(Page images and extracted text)
- Opening Delimiter -

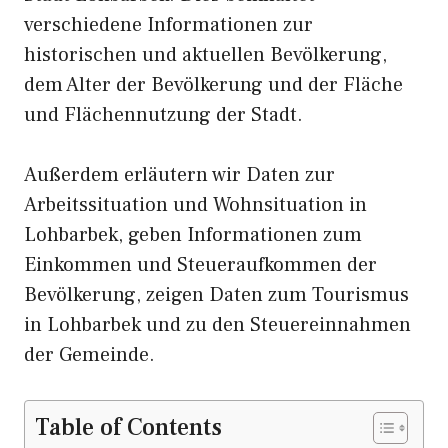
verschiedene Informationen zur
historischen und aktuellen Bevölkerung,
dem Alter der Bevölkerung und der Fläche
und Flächennutzung der Stadt.
Außerdem erläutern wir Daten zur
Arbeitssituation und Wohnsituation in
Lohbarbek, geben Informationen zum
Einkommen und Steueraufkommen der
Bevölkerung, zeigen Daten zum Tourismus
in Lohbarbek und zu den Steuereinnahmen
der Gemeinde.
Table of Contents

- Closing Delimiter -

All that should be written out is the stretch of lines above between the one holding "und Flächennutzung der Stadt." and the one holding "der Gemeinde.", inclusive, exactly as given.

*Output of the task*
und Flächennutzung der Stadt.
Außerdem erläutern wir Daten zur
Arbeitssituation und Wohnsituation in
Lohbarbek, geben Informationen zum
Einkommen und Steueraufkommen der
Bevölkerung, zeigen Daten zum Tourismus
in Lohbarbek und zu den Steuereinnahmen
der Gemeinde.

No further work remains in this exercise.